862 год – призвание варягов.
862-879 годы – Рюрик.
865 год – неудачный поход Аскольда и Дира на Константинополь.
882 год – перенесение столицы в Киев.
Он все знает. Гена-крокодил. А у меня сумбур в голове.
1147 год – первое упоминание о Москве.
1157-1174 годы – Андрей Боголюбский.
1169 год – разорение Киева Андреем Боголюбским, перенесение столицы во Владимир-на-Клязьме...
– Ага, – восклицаю, – что я утверждал, Гена! Все одно к Владимиру сдвинулись!
– Через триста лет! – возражает Гена-философ.
"Все перепуталось, и некому сказать,//Что, постепенно холодея,//Все перепуталось, и сладко повторять://Россия, Лета, Лорелея".
Один писатель с удовольствием описывает розовую Купчиху, ворочающуюся в хлеву, ее лопушистые уши, навешивающиеся на глаза, ее болезненный вид и упрек в глазах нерадивой свинарке. А у ног ее – сбившихся сосунков, которым, считай, только по месяцу от роду. Некоторые сдохли... Тяжко позевывает старый хряк. Одуванчик за решеткой хлева, сделанной из старой церковной ржавой ограды...

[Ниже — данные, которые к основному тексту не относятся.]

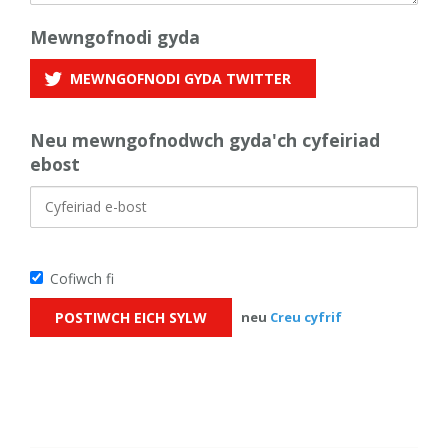
Mewngofnodi gyda
MEWNGOFNODI GYDA
TWITTER
Neu mewngofnodwch gyda'ch cyfeiriad
ebost
Cofiwch fi
neu
Creu cyfrif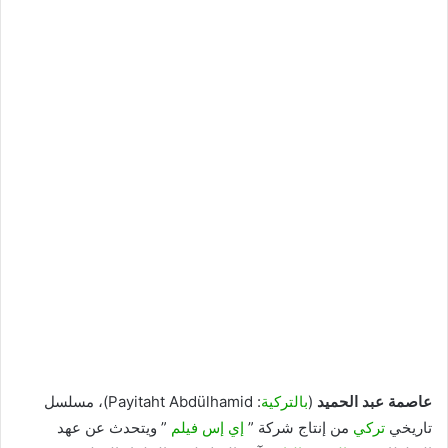
عاصمة عبد الحميد
(
بالتركية
:
Payitaht Abdülhamid
)، مسلسل
تاريخي
تركي
من إنتاج شركة ”
إي إس فيلم
” ويتحدث عن عهد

Все перепуталось: варяги и работяги, Онегин и Карамазовы, Некрасов и Тютчев, Чаадаев и Аксаков, Гоголь и Писемский, Соловьев и Бакунин, Толстой и Бердяев, Кропоткин и Распутин, Блок и Есенин...
Выходило, что все это свое, родовое: Голштинские, Чаадаев, Лорис-Meликов, Победоносцев, Соловьев, Аввакум, Карамзин, Блок, Бунин, Достоевский, Джугашвили, разыскиваемый циркуляром департамента полиции от 16 марта 1907 года... и храм Покрова на Нерли... Вольность точек зрения и преломления их.

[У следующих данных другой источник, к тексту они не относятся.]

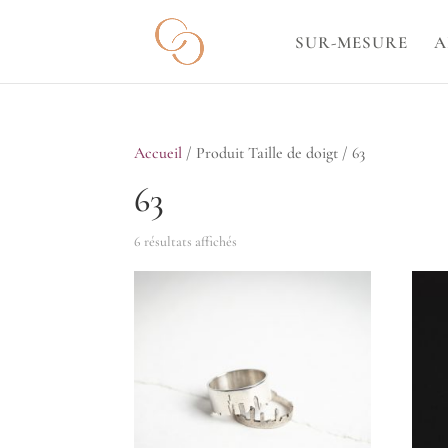
SUR-MESURE
A
Accueil
/ Produit Taille de doigt / 63
63
Trié
6 résultats affichés
du
plus
récent
au
plus
ancien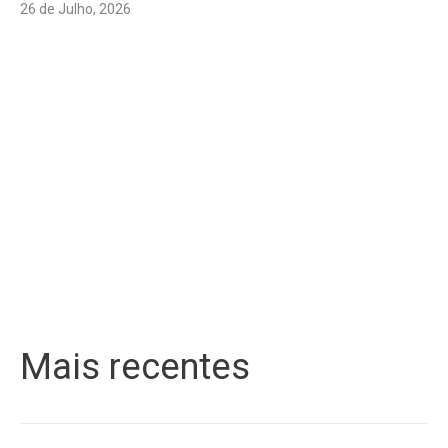
26 de Julho, 2026
Mais recentes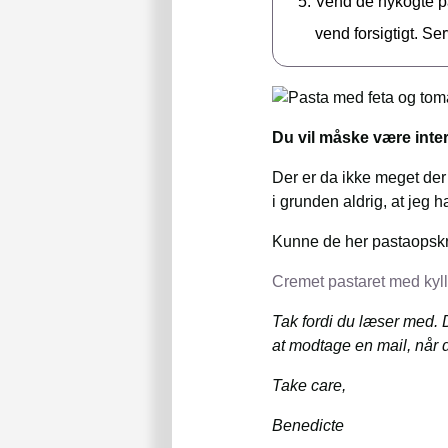
Vend de nykogte pa
vend forsigtigt. Ser
Du vil måske være inter
Der er da ikke meget der
i grunden aldrig, at jeg 
Kunne de her pastaopskrif
Cremet pastaret med kyll
Tak fordi du læser med. 
at modtage en mail, når d
Take care,
Benedicte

Я прочитал то, что написал, и улыбнулся. Вольность? Так ли это? Подчас видимая вольность оборачивается сухим расчетом, предначертанным. Было ли вольностью писание Достоевского, хождение Пугачева?.. Может быть, это рост, вырастание, перерастание самое себя? Или искомый феномен в форме, облекающей вольность, скрывающей ее, вернее, спрессовывающей? "И не ограблен я, и не надломлен,// Но только что всего переогромлен – //Как Слово о полку, струна моя туга..."
Самодельный стол, за которым расположился, довольно большой квадрат, родившийся на глазах из четырех щитов, окружил столб в центре. Столб подпирает потолок террасы дачного домика – дощатого, легкого. Терраса расширилась года два как. Она наполовину застеклена – стенами ее стали массивные, из старой городской квартиры балконные двери.

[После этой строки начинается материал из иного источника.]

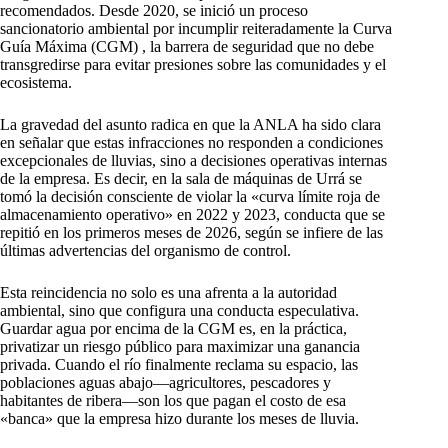
recomendados. Desde 2020, se inició un proceso
sancionatorio ambiental por incumplir reiteradamente la Curva
Guía Máxima (CGM) , la barrera de seguridad que no debe
transgredirse para evitar presiones sobre las comunidades y el
ecosistema.
La gravedad del asunto radica en que la ANLA ha sido clara
en señalar que estas infracciones no responden a condiciones
excepcionales de lluvias, sino a decisiones operativas internas
de la empresa. Es decir, en la sala de máquinas de Urrá se
tomó la decisión consciente de violar la «curva límite roja de
almacenamiento operativo» en 2022 y 2023, conducta que se
repitió en los primeros meses de 2026, según se infiere de las
últimas advertencias del organismo de control.
Esta reincidencia no solo es una afrenta a la autoridad
ambiental, sino que configura una conducta especulativa.
Guardar agua por encima de la CGM es, en la práctica,
privatizar un riesgo público para maximizar una ganancia
privada. Cuando el río finalmente reclama su espacio, las
poblaciones aguas abajo—agricultores, pescadores y
habitantes de ribera—son los que pagan el costo de esa
«banca» que la empresa hizo durante los meses de lluvia.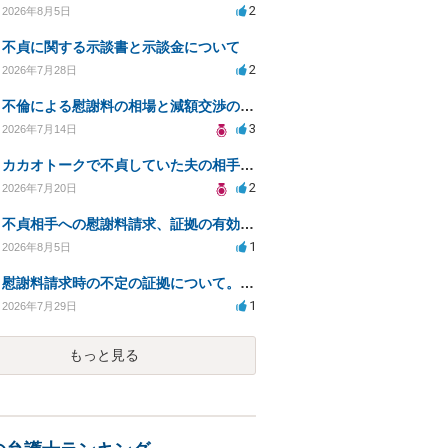
2
2026年8月5日
不貞に関する示談書と示談金について
2
2026年7月28日
不倫による慰謝料の相場と減額交渉の可能性について
3
2026年7月14日
カカオトークで不貞していた夫の相手を特定したい
2
2026年7月20日
不貞相手への慰謝料請求、証拠の有効性と対応方法は？
1
2026年8月5日
慰謝料請求時の不定の証拠について。効力があるのか知りたい。
1
2026年7月29日
もっと見る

Дождливая погода подкралась неожиданно.
Дождь.
Сквозь запотевшие стекла видно низкое, молочно-серое небо.
Дождь.
Противоречит серому растущий возле окон шиповник с яркими карминно-багровыми, с кулак величиной цветами.
Капли бьют по лепесткам. Лепестки сыплются на темно-зеленую траву. Так плачет шиповник.
Дождь.
Сижу грустный, покуриваю "Беломор".
Место, где расположились участки с нетеплым названием "Северянин", именуется Деулинский переезд, в четырех километрах севернее Загорска. В 1618 году здесь подписано перемирие с Польшей (Деулинское перемирие), по которому Россия уступила Смоленск и Северскую землю. А впрочем, точно не помню.
Хочется писать так, как пишут музыку. Но я в музыке ни бум-бум! Люблю слушать, и хорошо делается, когда скрипка заплачет или пожалуется...
В солнечные теплые дни, которых в этой дачной местности мало, люблю забираться на высокую, в возрасте ель со спиленной макушкой и боковыми крепкими ветвями.
Устроившись на спиле, оглядываю окрестности: вон, слева, виднеются остроконечные, голубоватые, сказочные прямо-таки, леса, там, за ними где-то, прячется Углич, славный убиением царевича Дмитрия, чуть правее – корпуса нового микрорайона Загорска с таким же названием Углич, еще правее дымит труба Загорского молокозавода; далее взгляд натыкается на колокольню Троице-Сергиевой лавры, звон колоколов, долгий и мелодичный, в безветренную погоду слышен на участке; чуть пониже колокольни отчетливо видны купола Успенского собора: центральный золотой и остальные небесно-голубого цвета с белыми звездами...
Здесь все история, медленно рождался этот образ, впитывался в души людей, видевших эти пейзажи, изменявших их, строивших соборы, города, прокладывавших дороги, составлявших летописи и своды законов... Даже чужое, иноземное: христианство, архитектура, живопись (иконопись), письменность, язык – становится своим, ассимилируется, многими столетиями закрепляется Настолько своим, что и помыслить, будто когда-то было греческим, болгарским, флорентийским... трудно. "И в дугах каменных Успенского собора//Мне брови чудятся, высокие, дугой.//И с укрепленного архангелами вала/ /Я город озирал на чудной высоте.// В стенах Акрополя печаль меня снедала//По русском имени и русской красоте..."
3.
Фотографические карточки размером 9 на 12 см: серый фон, черные, значительно уменьшенные машинописные строки.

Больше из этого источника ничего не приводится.